In the time of his First Ministry, however, he had been concerned with the more familiar historical and political problem of ruthless ambition, whether or not aided by personal charisma. There had been plenty of examples around the Empire to study, and he had examined these political episodes as best he could from afar…

But that had not been enough. With the blind and unshakable determination Hari could bring to bear when confronted with a psychohistorical problem, and against Dors’ wishes, Hari had appealed to Cleon to bring to Trantor five individuals of just that political breed, the ruthless, charismatic tyrant. They had been removed from their worlds after either rebelling against or subverting Imperial authority, which happened on about one in a thousand worlds, every standard year. Most often they were secretly executed; sometimes they were exiled to lonely rocks to live out lives empty of further victims.

Hari had asked Cleon to allow him to interview the five tyrants, and perform certain reasonably non-intrusive psychological and medical procedures.

Hari could remember the day quite clearly, when Cleon had called him into his ornate private rooms and shaken the paper on which his request was written in Hari’s face.

“You’re asking me to bring these vermin to Trantor? To subvert legal procedures and even forestall executions, just so you can scratch a bump of curiosity?”

“It’s a very important problem, Highness. I cannot predict anything if I do not have a complete understanding of such extraordinary individuals, and when and how they appear in human cultures.”

“Huh! Why not study me, First Minister Seldon?”

Hari had smiled. “You do not fit the profile, Highness.”

“I’m not a raving psychopath, am I? Well, at least you think I might be redeemable.

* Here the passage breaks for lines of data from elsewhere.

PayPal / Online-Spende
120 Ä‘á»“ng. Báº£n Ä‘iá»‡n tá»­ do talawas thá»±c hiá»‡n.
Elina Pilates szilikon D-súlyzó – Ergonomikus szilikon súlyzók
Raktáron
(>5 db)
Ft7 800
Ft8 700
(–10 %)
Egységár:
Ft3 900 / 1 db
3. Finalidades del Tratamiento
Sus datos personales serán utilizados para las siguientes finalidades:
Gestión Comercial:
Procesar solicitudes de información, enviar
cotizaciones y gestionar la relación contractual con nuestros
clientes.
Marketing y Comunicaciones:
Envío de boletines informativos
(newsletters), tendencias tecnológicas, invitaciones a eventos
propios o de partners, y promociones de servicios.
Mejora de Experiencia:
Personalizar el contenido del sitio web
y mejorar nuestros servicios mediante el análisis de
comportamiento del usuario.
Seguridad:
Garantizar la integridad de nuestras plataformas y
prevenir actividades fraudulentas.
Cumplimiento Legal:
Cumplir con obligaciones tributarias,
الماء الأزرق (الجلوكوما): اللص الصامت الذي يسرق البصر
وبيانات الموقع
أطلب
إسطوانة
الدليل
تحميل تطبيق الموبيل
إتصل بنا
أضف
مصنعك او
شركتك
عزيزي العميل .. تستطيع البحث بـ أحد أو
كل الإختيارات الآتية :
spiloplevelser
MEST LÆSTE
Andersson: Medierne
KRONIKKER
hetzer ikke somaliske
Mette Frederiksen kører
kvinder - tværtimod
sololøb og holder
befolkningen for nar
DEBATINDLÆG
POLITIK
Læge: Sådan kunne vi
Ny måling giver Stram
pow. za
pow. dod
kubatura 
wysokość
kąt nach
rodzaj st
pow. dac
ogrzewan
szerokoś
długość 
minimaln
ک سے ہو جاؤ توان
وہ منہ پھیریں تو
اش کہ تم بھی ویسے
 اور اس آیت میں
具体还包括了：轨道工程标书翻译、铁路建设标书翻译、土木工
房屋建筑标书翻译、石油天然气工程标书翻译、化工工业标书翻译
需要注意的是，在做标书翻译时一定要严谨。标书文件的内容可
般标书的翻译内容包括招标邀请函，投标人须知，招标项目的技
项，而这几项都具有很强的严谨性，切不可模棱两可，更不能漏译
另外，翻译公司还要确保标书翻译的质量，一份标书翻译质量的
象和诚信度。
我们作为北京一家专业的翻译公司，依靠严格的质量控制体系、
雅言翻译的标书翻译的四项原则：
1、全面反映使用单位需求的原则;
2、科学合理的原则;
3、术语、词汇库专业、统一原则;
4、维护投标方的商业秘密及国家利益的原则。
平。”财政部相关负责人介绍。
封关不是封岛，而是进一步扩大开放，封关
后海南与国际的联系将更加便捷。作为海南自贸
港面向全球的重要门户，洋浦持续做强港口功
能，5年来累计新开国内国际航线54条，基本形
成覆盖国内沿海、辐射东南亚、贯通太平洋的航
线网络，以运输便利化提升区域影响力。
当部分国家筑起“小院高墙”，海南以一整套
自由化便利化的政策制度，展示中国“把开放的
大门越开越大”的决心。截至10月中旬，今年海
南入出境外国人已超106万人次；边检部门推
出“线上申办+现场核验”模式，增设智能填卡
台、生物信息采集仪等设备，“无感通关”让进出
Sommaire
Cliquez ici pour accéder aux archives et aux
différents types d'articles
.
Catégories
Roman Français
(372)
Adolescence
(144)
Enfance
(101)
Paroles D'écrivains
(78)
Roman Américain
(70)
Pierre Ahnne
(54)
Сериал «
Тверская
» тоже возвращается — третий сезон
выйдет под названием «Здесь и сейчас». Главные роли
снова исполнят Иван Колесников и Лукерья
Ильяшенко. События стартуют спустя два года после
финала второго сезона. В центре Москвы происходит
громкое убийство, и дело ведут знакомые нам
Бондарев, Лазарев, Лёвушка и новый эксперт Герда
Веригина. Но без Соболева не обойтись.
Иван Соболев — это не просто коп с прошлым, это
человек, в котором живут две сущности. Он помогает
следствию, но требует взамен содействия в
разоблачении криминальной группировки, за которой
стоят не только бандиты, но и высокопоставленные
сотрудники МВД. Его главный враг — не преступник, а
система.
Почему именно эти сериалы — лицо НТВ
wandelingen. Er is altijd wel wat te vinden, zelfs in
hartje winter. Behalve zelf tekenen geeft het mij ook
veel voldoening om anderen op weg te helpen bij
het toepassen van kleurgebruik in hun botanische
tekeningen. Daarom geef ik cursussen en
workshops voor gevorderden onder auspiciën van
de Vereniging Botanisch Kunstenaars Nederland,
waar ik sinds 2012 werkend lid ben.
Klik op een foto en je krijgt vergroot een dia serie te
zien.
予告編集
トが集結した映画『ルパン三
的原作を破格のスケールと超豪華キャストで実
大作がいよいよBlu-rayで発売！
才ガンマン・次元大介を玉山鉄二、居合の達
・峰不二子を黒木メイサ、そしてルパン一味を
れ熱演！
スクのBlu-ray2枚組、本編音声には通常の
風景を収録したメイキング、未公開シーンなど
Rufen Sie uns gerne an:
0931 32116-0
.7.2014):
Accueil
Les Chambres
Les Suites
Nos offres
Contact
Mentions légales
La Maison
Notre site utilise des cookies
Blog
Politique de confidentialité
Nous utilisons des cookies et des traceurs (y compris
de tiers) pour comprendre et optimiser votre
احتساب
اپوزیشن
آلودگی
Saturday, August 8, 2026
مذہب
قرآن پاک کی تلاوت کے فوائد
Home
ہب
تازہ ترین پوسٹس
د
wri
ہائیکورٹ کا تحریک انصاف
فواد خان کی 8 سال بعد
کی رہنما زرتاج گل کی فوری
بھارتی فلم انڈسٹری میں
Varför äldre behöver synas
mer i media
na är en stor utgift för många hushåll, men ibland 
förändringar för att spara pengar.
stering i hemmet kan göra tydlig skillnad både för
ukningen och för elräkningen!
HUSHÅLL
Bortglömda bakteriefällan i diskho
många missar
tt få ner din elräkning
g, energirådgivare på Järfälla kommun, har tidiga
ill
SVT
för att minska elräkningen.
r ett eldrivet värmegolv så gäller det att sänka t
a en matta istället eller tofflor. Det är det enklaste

But to bring some of these obscene monsters to my world…What would you do if they escaped, Hari?”

“Rely on your security forces to find them again, Highness.”

The Emperor had sniffed. “You have a confidence in Imperial Security’s abilities that I don’t, I’m afraid. Such monsters as these are like cancers-their talent is for bringing together tumorous organizations and subverting all to their own ends! Truthfully, Hari, what do you hope to accomplish?”